Dáil debates

Tuesday, 10 June 2014

Ceisteanna - Questions (Resumed)

Taoiseach's Meetings and Engagements

5:55 pm

Photo of Richard Boyd BarrettRichard Boyd Barrett (Dún Laoghaire, People Before Profit Alliance) | Oireachtas source

Following on from the TTIP, we are all in favour of trade, but the issue is whether trade is properly regulated and accountable to citizens and whether the interests of citizens and the environment are protected. The critics of the TTIP point to the settlement mechanism proposed for disputes between investors and states, which means that multinational corporations can sue Governments for breaching the terms of the treaty and these matters will be arbitrated in offshore panels of lawyers bypassing domestic courts. This is a manifesto for multinationals to ram their interests down the throats of unsuspecting citizens across Europe, and the citizens of Europe will have no recourse. These supranational arbitration bodies will be dominated by the usual suspects of legal and accountancy firms that are accountable to nobody. That is why it is a serious matter of concern in terms of letting the multinationals off the leash.

George Monbiot, one of the leading critics of this measure, has brought forward proposals regarding negotiations. A question I will ask regarding the Taoiseach's discussions with the Americans is whether he is in favour of the details of the negotiations being published in order that we know his negotiating position and that of European Union on the matter of how environmental and other concerns, including about workers' rights, will be dealt with and not overridden by this supernational disputes body which will allow multinationals to sue governments and strike down legislation protecting workers. What is the Taoiseach's position on this issue?

Should there be a vote in this Parliament on every chapter, not just the full package, of any final agreement? I do not know if we will even see the agreement in this Parliament. The European Parliament has indicated that we will just see the whole package, rather than individual chapters. This will deny public representatives the opportunity to engage in proper scrutiny and the right to vote on each detail of this enormously significant deal. There should be a sunset clause in any agreement and a provision for regular review in order that if the economic benefits the Taoiseach claims will derive from the agreement do not materialise, the sunset clause will cover the issue.

There is no evidence for the claims the agreement will lead to the creation of 500,000 jobs.

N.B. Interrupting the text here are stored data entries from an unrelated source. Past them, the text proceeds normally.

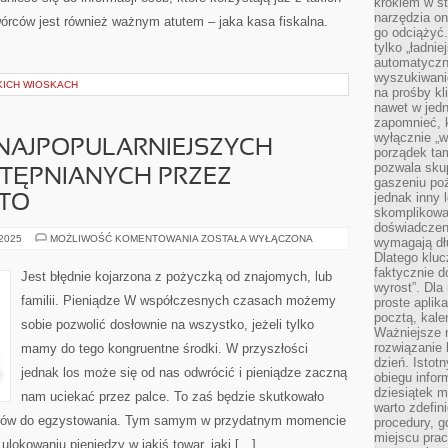
krokiem w st
narzędzia on
órców jest również ważnym atutem – jaka kasa fiskalna.
go odciążyć.
tylko „ładni
automatyczne
wyszukiwani
KICH WIOSKACH
na prośby k
nawet w jedn
zapomnieć, k
wyłącznie „w
 NAJPOPULARNIEJSZYCH
porządek tam
pozwala skup
TĘPNIANYCH PRZEZ
gaszeniu poż
jednak inny 
RTO
skomplikowa
doświadczen
TO
 2025
MOŻLIWOŚĆ KOMENTOWANIA
ZOSTAŁA WYŁĄCZONA
wymagają dłu
NA
Dlatego kluc
PEWNO
Z
faktycznie d
Jest błędnie kojarzona z pożyczką od znajomych, lub
NAJPOPULARNIEJSZYCH
wyrost”. Dla
POŻYCZEK
familii. Pieniądze W współczesnych czasach możemy
proste aplika
UDOSTĘPNIANYCH
PRZEZ
pocztą, kal
sobie pozwolić dosłownie na wszystko, jeżeli tylko
INSTYTUCJE.
Ważniejsze ni
WARTO
rozwiązanie 
mamy do tego kongruentne środki. W przyszłości
dzień. Istot
jednak los może się od nas odwrócić i pieniądze zaczną
obiegu infor
dziesiątek m
nam uciekać przez palce. To zaś będzie skutkowało
warto zdefin
dków do egzystowania. Tym samym w przydatnym momencie
procedury, 
miejscu pra
lokowaniu pieniędzy w jakiś towar, jaki […]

Rather, there is good reason to believe letting multinationals off the hook and giving them power to strike down environmental and workers' rights regulations will lead to the loss of jobs. Let us see the hard evidence on how the agreement will produce extra jobs. I do not believe for one minute that it will. Once again, it is a charter for the multinationals.

That brings me to the issue of corporation tax, the discussions the Taoiseach may have had on it and the barrage of criticism in the United States about our corporation tax rate. I do not doubt that some of the US critics of Ireland's corporation tax rate are motivated by politics, cynicism, self-interest, opportunism and so on. However, behind all of this is a substantive issue, namely, that everybody should know that Ireland is spearheading a race to the bottom in terms of corporate taxation. We have been at the vanguard in reducing the tax obligations of the most profitable entities in the world, thus encouraging a race to the bottom. As a tax system should be moral, I ask the Taoiseach for an honest answer to this question. Is it moral that the lady who cleans the toilets and the floors in multinationals such as Google or Facebook pays a higher portion of her income in tax than the shareholders of these companies? Is that moral and are we acting morally in spearheading, on an international level, a race to the bottom, where these companies will pay less and less in corporation tax, while ordinary workers are screwed to the wall? Is that not the basis of the criticism the Taoiseach is receiving in the United States because people know that is what we are doing?

I have asked the Taoiseach about this issue before, but I do so again today. While he was in the United States, speaking at a Grant Thornton conference, he said that if one had 30,000 three-bedroomed detached houses in Dublin, one would sell them in one week, thereby encouraging, as is happening, large profit driven American investors to speculate in Irish property. Is that a responsible way for the Taoiseach to talk about a crisis, a property bubble and a homelessness and housing crisis that is devastating significant sections of Irish society? Is it responsible of the Taoiseach to talk in these terms to profit driven international investors? Is he seriously suggesting the people concerned who have no interest in dealing with the homeless and housing crises in Dublin or the dire situations in which ordinary people who have been forced into accommodation for homeless persons or who, with nowhere to go, must sleep on the streets find themselves should come and solve the housing crisis? That is crazy, but is it his policy?